The objection is structural and immediate. A government that owns shares in a company it also regulates is both shareholder and referee, a conflict critics quoted in the report flagged at once. The incentive to protect the value of a holding sits awkwardly beside the duty to police the company that holds it, and no amount of public-dividend framing fully resolves the tension.

The idea also has unlikely company across the political spectrum. Versions of public equity in AI have been floated from the left as well, on the logic that if the technology displaces large numbers of workers, the public should hold a claim on the resulting profits rather than watch them accrue entirely to private shareholders, a concern OpenAI itself has gestured at even as Altman plays down the idea of an AI jobs apocalypse.
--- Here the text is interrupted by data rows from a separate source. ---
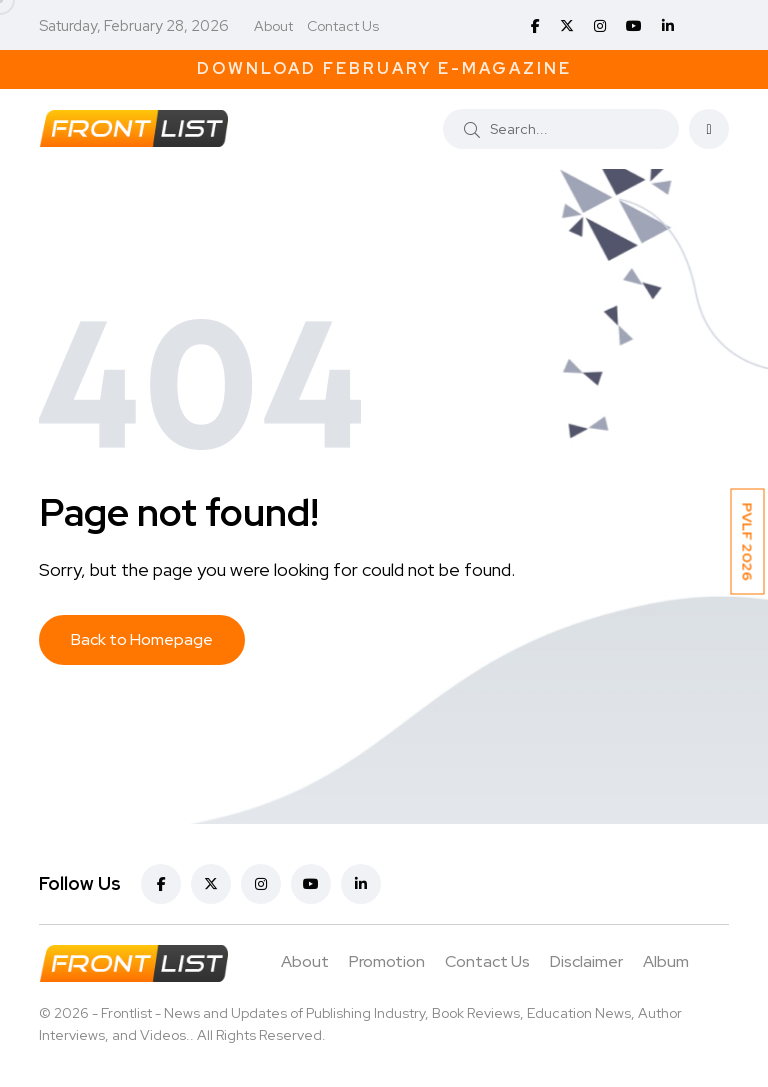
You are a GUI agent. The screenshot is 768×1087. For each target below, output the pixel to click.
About (273, 26)
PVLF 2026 (748, 541)
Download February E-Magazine (384, 68)
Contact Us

That a Trump-administration conversation and progressive proposals arrive at a similar mechanism, the state holding a stake on the public’s behalf, is a measure of how unsettled the question of who benefits from AI has become.

For now this is reporting about conversations, not a policy or a deal. The talks are described as preliminary, the share transfers as hypothetical and voluntary, the dividend as one idea among several.

But the fact that the conversation is happening at all marks how far the relationship between the US government and the AI industry has shifted, from arms-length regulation towards something that, if it ever materialised, would make the state a part-owner of the thing it is meant to oversee.